Presentation Abstract: With a global demand for animal-based protein estimated to double by 2050, fundamental changes in agriculture and food production seem inevitable. Industrial biotechnology innovation and cellular agriculture in particular hold great promises in providing nutritious, safe and healthy food independently of seasonal and geographical inputs (1-3). Cellular agriculture, the technologies, and processes behind the production of cellular products (in vitro meat for example) is an emerging science that leverages stem cell biology, tissue engineering and animal sciences. The development and the commercialization of cultivated meat is progressing at unprecedented speed, which demands the identification of knowledge gaps relevant to its safety and risk to the consumers at a similar pace. An industry perspective of the food safety framework recently highlighted the research gaps and future assessment, and requirement needs (4).

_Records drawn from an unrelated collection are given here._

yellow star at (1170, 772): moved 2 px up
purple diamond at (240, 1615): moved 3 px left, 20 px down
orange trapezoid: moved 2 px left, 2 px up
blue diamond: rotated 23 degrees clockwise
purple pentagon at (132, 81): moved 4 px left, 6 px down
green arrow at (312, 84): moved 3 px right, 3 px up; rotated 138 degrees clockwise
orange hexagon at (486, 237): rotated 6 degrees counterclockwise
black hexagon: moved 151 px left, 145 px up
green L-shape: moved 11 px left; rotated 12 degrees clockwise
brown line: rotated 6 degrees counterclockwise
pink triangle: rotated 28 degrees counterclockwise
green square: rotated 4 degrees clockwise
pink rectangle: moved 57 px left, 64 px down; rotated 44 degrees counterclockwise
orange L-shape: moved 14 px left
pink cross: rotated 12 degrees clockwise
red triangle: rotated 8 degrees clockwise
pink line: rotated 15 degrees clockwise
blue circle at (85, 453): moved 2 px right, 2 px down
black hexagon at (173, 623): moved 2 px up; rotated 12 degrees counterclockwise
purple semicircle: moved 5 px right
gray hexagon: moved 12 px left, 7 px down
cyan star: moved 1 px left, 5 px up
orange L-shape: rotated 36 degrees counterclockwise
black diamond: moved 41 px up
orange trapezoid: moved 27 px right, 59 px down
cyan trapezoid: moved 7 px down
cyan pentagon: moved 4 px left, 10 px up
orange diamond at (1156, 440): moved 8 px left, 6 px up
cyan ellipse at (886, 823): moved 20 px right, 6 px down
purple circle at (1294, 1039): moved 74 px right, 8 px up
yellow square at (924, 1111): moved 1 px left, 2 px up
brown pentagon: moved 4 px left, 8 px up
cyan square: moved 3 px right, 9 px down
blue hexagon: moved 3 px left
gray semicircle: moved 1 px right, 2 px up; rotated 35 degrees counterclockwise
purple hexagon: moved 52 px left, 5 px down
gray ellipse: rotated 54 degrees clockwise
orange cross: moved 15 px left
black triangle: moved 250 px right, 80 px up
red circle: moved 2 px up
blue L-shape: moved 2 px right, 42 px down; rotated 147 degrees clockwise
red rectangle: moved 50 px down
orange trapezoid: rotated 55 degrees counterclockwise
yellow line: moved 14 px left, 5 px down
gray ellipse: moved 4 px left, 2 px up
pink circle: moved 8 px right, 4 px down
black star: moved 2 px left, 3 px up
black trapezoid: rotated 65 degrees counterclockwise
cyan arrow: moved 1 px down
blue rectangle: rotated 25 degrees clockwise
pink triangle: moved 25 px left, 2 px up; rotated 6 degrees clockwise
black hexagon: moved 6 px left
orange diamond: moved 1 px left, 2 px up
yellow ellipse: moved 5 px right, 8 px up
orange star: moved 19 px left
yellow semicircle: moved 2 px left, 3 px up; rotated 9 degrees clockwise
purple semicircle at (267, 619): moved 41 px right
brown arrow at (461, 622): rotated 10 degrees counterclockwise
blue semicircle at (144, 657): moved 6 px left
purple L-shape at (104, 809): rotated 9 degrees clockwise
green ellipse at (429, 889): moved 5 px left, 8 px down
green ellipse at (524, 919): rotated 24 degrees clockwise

ILSI U.S. and Canada recently launched a pre-competitive initiative on ‘Risk Assessment of Cell-based Cultivated Products’ involving government, academia and private sector representatives, with the aim to identify knowledge gaps that are relevant for the safety assessment of foods produced by cellular agriculture. Dr. Vidry will speak on the currently drafted white paper – ‘Categorization of Manufacturing Components in Cellular Agriculture: A Tripartite Perspective for Safety Assessment' and will present other ideas that the group is considering for their next project.
1. Aschemann-Witzel, J., et al. (2021) Plant-based food and protein trend from a business perspective: markets, consumers, and the challenges and opportunities in the future. Crit Rev Food Sci 61(18): 3119-3128.
2. Food and Agriculture Organization. Food Systems.
3. Rischer, H., et al. (2020) Cellular agriculture – industrial biotechnology for food and materials. Curr Opin Biotech 61: 128-134.
4. Ong, K.J., et al. (2021) Food safety considerations and research priorities for the cultured meat and seafood industry. Compr Rev Food Sci Food Saf 20(6): 5421-5448.